Fulfillment strategies
When a supplier creates a shipper, the line items on the shipper are used to fulfill the current schedule. The ship quantity is subtracted from the outstanding quantity due.
When a new schedule is published, fulfillment can be carried forward to the new schedule based on the owner-defined customer characteristics. The characteristics "Line Item Definition" and "New Schedule Fulfillment" are used to determine if and how fulfillment is applied to the new schedule.
Line Item Definition
"Line Item Definition" determines how shipments are broken into line items on shippers. Fulfillment can be carried to a newly published schedule only if the new schedule contains "matching requirements," or requirements that match line items on the shipper.
The options for Line Item Definition include:
- Part Only. Each part is given a unique line item. The new schedule must have requirements for the part on the shipper.
- Part and Pull Signal. Each part and pull signal combination is given a unique line item. The new schedule must have requirements for the part and pull signal combination on the shipper.
- Part and PO.Each part and PO combination is given a unique line item. The new schedule must have requirements for the part and PO combination on the shipper.
If there are no matching requirements on the newly published schedule, fulfillment cannot be applied and the shipper is not used to fulfill any demand.
New Schedule Fulfillment
The options for "New Schedule Fulfillment" are explained below.
- None. When new schedules are published, fulfillment is not carried to the newly published schedule.
- Staged Shipments. When new schedules are published, line items on staged shippers are used to fulfill matching requirements on the new schedule.
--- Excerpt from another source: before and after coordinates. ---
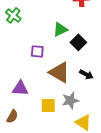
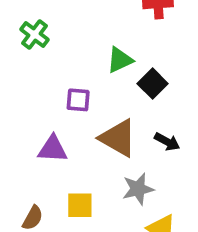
purple triangle: (20, 88) -> (53, 149), moved
yellow square: (48, 105) -> (80, 205), moved

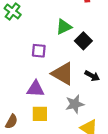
purple triangle: (53, 149) -> (35, 89), moved

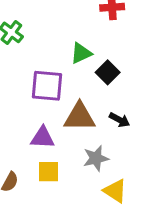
purple square: (39, 51) -> (47, 86), size x1.6
brown triangle: (63, 74) -> (80, 117), turned -30

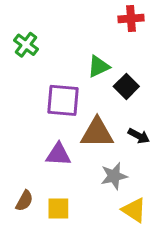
yellow square: (48, 172) -> (58, 208), moved

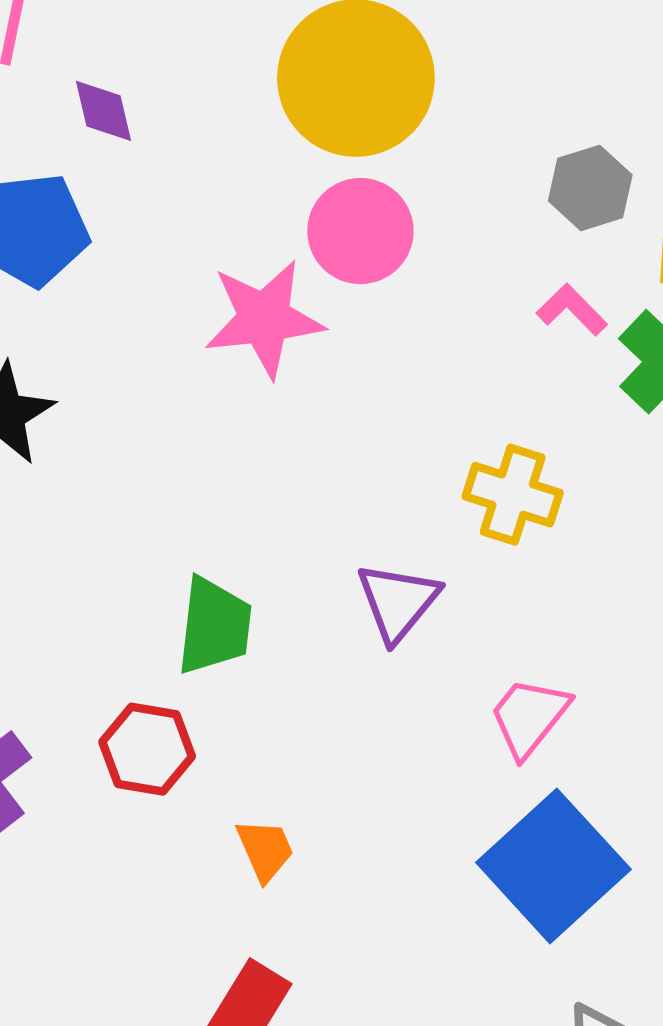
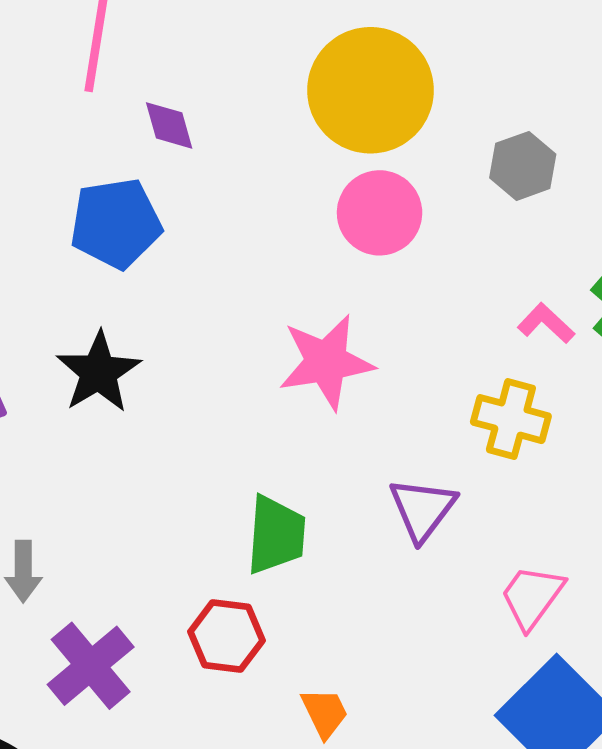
gray hexagon: (590, 188) -> (523, 166), moved
pink L-shape: (572, 310) -> (546, 323), moved
pink star: (264, 319) -> (326, 362), moved

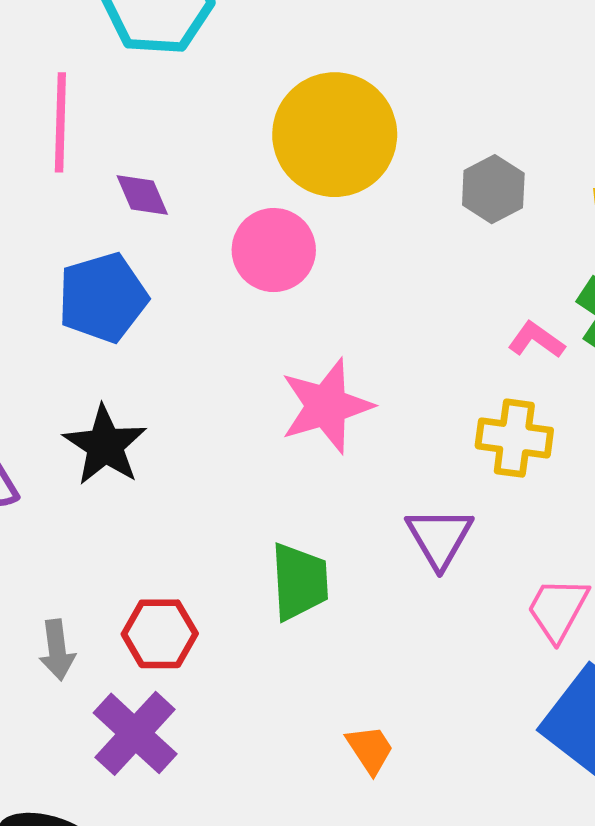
pink circle: (380, 213) -> (274, 250), moved
red hexagon: (226, 636) -> (160, 634), moved

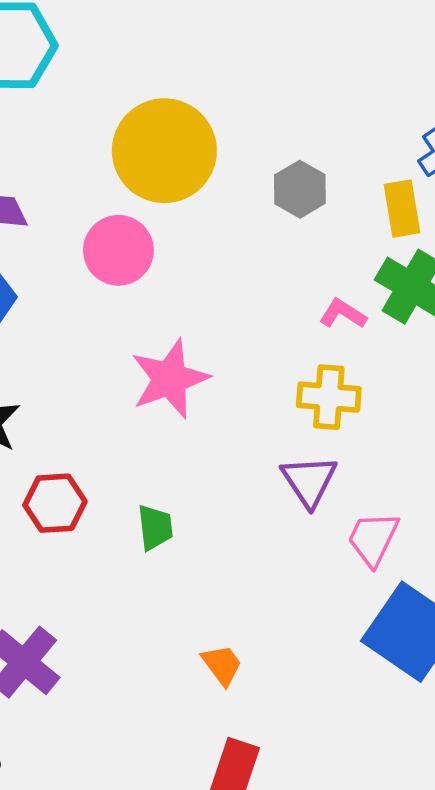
purple triangle: (439, 537) -> (309, 481), moved
green trapezoid: (299, 582) -> (155, 527), size x0.7
red hexagon: (160, 634) -> (55, 503), moved

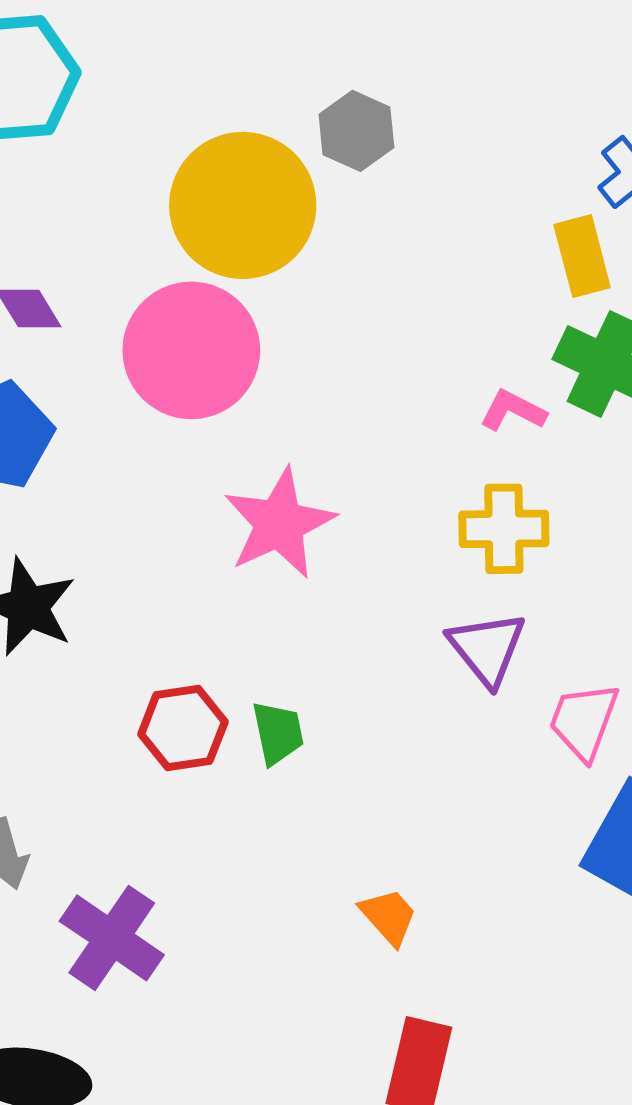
gray hexagon: (300, 189) -> (356, 131), moved
pink circle: (118, 250) -> (191, 350), size x1.4
red hexagon: (55, 503) -> (183, 728), moved

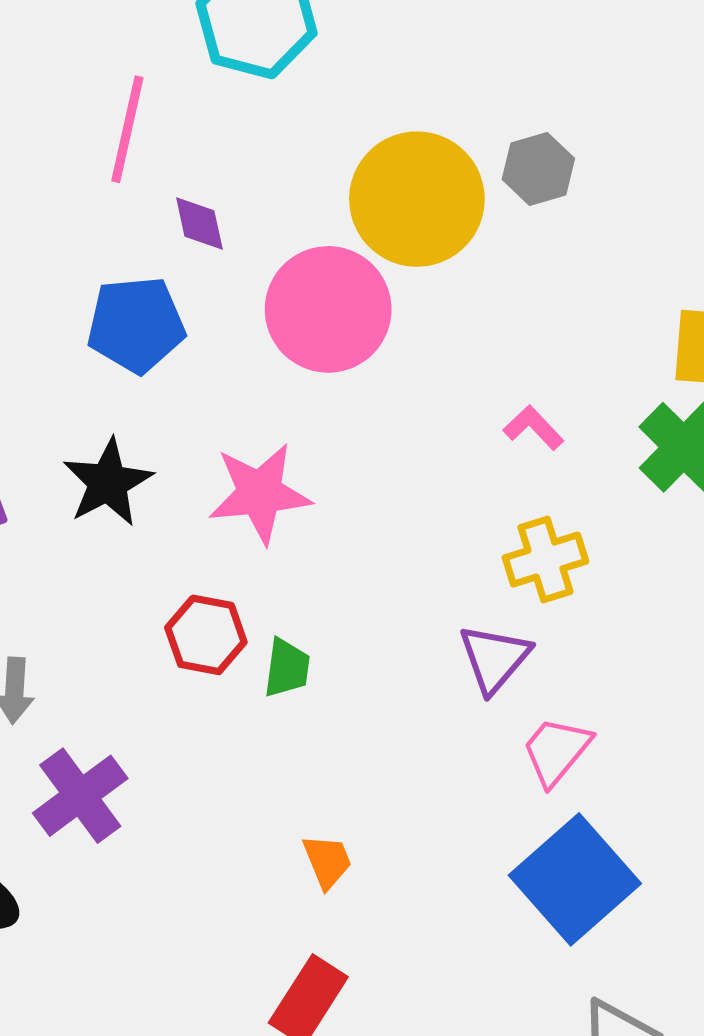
pink L-shape: (513, 411) -> (533, 428), moved
pink star: (279, 523) -> (260, 493), moved
yellow cross: (504, 529) -> (545, 560), turned -36

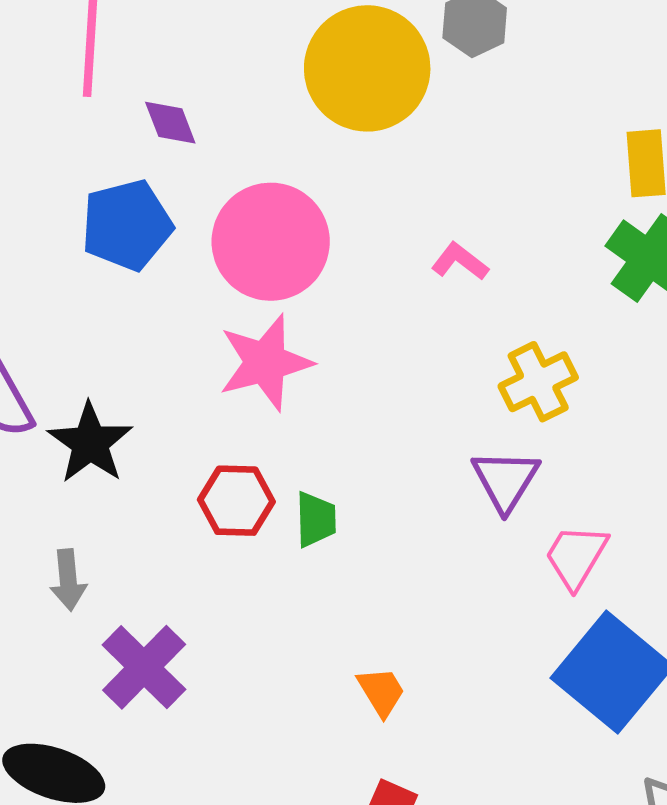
pink circle: (328, 309) -> (271, 242), moved
pink L-shape: (533, 428) -> (460, 262), moved
black star: (108, 483) -> (90, 443), moved

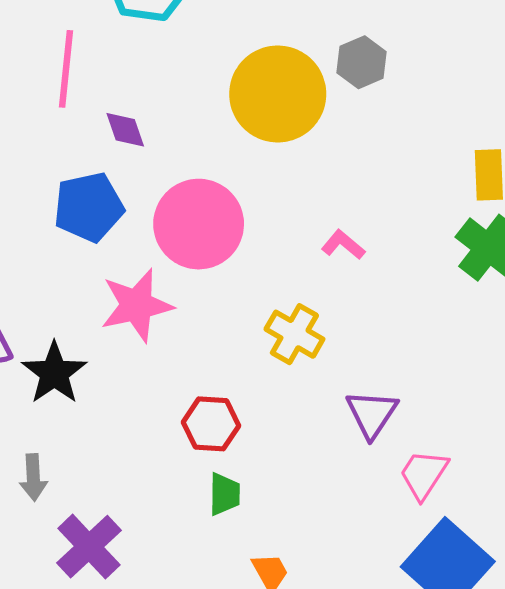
pink star: (265, 362) -> (137, 305), moved
yellow cross: (538, 382) -> (294, 334), moved, turned -36
red hexagon: (236, 501) -> (211, 424), moved
green trapezoid: (316, 519) -> (224, 494), moved

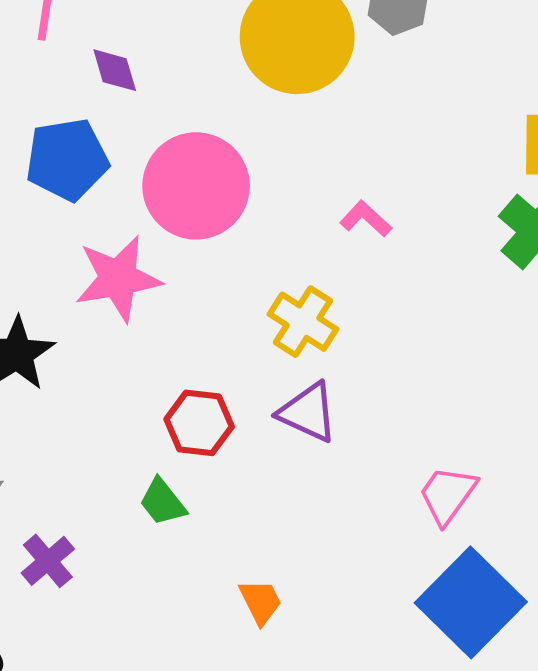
purple triangle: (372, 414) -> (308, 412), moved, turned -42
green trapezoid: (224, 494) -> (163, 502), moved, turned 138
purple cross: (89, 547) -> (48, 561), size x0.7

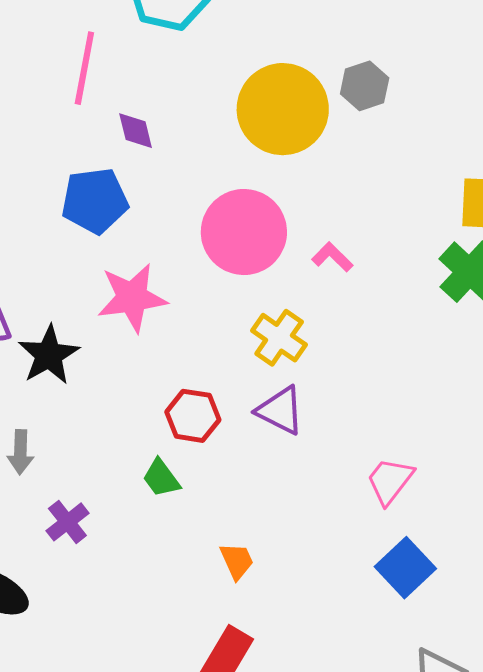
pink circle: (196, 186) -> (244, 232), moved
blue square: (471, 602) -> (405, 568), size x0.7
- In-transit Shipments and
Staged Shippers. When a new schedule is published, line items from all shippers
and ASNs for which a shipment has not yet been received are carried over to
fulfill the newly published schedule. This includes staged shippers that have
not yet been published as ASNs and ASNs for shipments not yet received
(considered to be in-transit).
To indicate which ASNs are still in-transit, customers must send receipts and include the shipper ID of the most recently received shipment in the Material Release or Shipping Schedule API file. Shipments are considered in-transit if these are true:
- A corresponding receipt has not been sent against the shipment.
- The sent date on the ASN is after the sent date of the most recently received shipment as indicated by shipper ID in the release API.
- Classic. When new schedules are published, all fulfillment from the previous schedule is applied to matching requirements on the newly published schedule based on date. As long as the requirement date exactly matching the requirement date on the previous schedule, the fulfillment is moved forward regardless of staged shipper or in-transit status.